The Ryzen Embedded V3000 processor series features more cores and memory to deliver better performance than the previous V1000 and V2000 series. The embedded processors are based on the Zen 3 architecture. According to AMD, the processors are especially suitable for storage and networking appliances in datacenters, but can also be built into industrial and edge devices.


The Ryzen Embedded V3000 processor series initially comes in five flavours with four, six or eight cores. The processors’ power efficiency differs from previous Ryzen Embedded Cores series, AMD indicated. The ‘thermal design power’ of the V3000 series ranges from 10 watts to 54 watts. The processors are attached directly to motherboards instead of sockets.
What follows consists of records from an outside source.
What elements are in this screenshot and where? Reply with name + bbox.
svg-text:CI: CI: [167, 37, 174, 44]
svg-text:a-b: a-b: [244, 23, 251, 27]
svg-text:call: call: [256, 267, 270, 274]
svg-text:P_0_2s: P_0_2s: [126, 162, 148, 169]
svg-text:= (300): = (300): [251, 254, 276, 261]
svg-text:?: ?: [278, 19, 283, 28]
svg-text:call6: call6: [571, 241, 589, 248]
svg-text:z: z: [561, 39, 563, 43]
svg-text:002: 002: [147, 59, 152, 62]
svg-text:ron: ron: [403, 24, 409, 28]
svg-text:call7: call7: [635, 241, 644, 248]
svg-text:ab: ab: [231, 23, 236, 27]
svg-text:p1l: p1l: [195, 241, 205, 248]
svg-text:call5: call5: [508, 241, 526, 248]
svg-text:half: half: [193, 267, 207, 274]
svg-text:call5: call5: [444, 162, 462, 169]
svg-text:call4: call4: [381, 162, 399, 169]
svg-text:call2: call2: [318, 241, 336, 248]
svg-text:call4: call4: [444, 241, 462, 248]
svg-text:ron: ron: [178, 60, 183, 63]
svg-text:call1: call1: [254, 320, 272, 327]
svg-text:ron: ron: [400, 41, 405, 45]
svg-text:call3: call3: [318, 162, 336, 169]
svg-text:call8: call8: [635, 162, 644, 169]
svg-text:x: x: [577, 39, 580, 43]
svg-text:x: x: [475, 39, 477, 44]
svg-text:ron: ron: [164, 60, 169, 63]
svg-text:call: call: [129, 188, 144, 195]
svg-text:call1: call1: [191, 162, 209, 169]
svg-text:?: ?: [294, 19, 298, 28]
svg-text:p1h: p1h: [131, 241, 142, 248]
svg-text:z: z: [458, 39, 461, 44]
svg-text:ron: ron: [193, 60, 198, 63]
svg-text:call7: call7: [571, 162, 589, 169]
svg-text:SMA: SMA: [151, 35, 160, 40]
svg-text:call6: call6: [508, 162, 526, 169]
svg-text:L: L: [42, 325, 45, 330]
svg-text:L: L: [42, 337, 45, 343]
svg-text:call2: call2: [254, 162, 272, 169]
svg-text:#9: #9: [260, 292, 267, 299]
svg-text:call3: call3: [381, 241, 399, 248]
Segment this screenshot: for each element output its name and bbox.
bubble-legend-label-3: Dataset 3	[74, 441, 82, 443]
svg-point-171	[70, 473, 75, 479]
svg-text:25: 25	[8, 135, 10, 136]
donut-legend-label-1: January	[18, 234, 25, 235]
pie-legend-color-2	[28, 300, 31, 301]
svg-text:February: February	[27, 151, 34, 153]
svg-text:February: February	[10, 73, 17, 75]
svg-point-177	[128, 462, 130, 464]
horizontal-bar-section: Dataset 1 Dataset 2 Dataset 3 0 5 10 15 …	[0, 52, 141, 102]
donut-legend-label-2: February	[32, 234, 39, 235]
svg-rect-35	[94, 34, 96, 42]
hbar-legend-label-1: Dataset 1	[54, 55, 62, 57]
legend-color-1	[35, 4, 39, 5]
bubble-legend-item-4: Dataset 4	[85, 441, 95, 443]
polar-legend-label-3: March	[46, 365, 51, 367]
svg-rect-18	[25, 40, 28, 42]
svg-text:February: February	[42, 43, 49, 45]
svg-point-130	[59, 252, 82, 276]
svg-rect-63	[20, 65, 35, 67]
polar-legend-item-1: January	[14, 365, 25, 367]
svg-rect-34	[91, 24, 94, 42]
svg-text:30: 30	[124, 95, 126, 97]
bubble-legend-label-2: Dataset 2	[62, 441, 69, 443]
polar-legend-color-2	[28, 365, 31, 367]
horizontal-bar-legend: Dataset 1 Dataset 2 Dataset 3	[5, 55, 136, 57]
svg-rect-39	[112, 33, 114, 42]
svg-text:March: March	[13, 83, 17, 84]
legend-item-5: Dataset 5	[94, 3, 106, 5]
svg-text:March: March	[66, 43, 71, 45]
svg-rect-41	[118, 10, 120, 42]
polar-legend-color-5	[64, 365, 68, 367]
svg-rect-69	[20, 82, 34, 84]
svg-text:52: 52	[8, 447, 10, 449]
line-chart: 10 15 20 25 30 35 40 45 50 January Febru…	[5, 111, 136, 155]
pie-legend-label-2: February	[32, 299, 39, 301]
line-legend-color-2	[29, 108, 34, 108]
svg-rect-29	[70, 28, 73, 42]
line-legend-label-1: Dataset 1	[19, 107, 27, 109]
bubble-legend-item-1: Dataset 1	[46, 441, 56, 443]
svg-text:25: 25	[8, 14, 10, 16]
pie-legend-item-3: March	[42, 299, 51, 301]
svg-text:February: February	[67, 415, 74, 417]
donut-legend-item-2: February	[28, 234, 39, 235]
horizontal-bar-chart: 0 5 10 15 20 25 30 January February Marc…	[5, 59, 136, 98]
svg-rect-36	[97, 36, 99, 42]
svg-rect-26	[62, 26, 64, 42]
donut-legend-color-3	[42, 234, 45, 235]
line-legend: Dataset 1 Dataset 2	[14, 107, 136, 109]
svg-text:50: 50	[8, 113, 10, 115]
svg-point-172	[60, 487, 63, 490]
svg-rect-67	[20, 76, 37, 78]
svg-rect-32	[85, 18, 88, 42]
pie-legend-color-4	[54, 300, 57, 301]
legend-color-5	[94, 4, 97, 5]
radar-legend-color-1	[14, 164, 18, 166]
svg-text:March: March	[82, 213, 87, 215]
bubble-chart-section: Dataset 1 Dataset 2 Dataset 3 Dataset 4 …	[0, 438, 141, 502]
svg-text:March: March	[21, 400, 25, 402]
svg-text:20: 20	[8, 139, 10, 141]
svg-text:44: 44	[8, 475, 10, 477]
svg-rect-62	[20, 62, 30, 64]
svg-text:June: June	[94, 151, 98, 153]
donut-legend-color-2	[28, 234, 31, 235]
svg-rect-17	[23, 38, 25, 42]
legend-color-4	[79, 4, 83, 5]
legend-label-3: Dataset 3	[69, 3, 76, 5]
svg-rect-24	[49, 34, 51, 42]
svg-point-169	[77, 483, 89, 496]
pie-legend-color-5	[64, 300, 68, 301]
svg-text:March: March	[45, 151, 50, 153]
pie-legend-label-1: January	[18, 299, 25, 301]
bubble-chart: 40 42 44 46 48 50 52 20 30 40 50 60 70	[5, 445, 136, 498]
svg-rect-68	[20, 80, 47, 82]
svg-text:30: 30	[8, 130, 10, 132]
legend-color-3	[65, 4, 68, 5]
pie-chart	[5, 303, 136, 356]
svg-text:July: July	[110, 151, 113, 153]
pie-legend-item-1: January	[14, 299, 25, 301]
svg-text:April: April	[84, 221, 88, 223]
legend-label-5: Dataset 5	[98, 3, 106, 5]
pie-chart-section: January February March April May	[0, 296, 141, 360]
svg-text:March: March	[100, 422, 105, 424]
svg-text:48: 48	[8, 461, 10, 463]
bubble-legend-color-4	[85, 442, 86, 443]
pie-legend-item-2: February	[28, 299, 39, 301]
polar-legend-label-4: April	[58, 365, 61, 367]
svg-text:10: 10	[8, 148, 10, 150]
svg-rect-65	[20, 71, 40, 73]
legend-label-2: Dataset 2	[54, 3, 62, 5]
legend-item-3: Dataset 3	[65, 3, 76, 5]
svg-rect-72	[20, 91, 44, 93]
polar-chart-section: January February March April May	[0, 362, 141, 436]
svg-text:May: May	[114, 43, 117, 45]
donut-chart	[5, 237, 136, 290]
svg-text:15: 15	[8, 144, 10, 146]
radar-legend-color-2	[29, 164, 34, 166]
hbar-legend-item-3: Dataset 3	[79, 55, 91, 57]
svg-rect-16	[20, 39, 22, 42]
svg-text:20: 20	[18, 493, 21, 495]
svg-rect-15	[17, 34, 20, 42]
All five processors support DDR5 ECC memory, up to 20 PCIe Gen4 lanes and dual 10 Gbps Ethernet. Furthermore, the processors support Linux with upstreamed Ubuntu and Yocto drivers, as well as AMD Memory Guard security functionality. This technology ensures that unauthorized memory access is blocked. AMD Secure Boot protects against advanced persistent threats (APTs) that target firmware.

Competition with Intel

With the arrival of the Ryzen Embedded V3000 series, AMD seems to be stepping up its competition with Intel, the leading manufacturer of embedded processors. Intel’s Xeon D and industrial Core series feature popular models. Time will tell if AMD manages to knock Intel off its throne.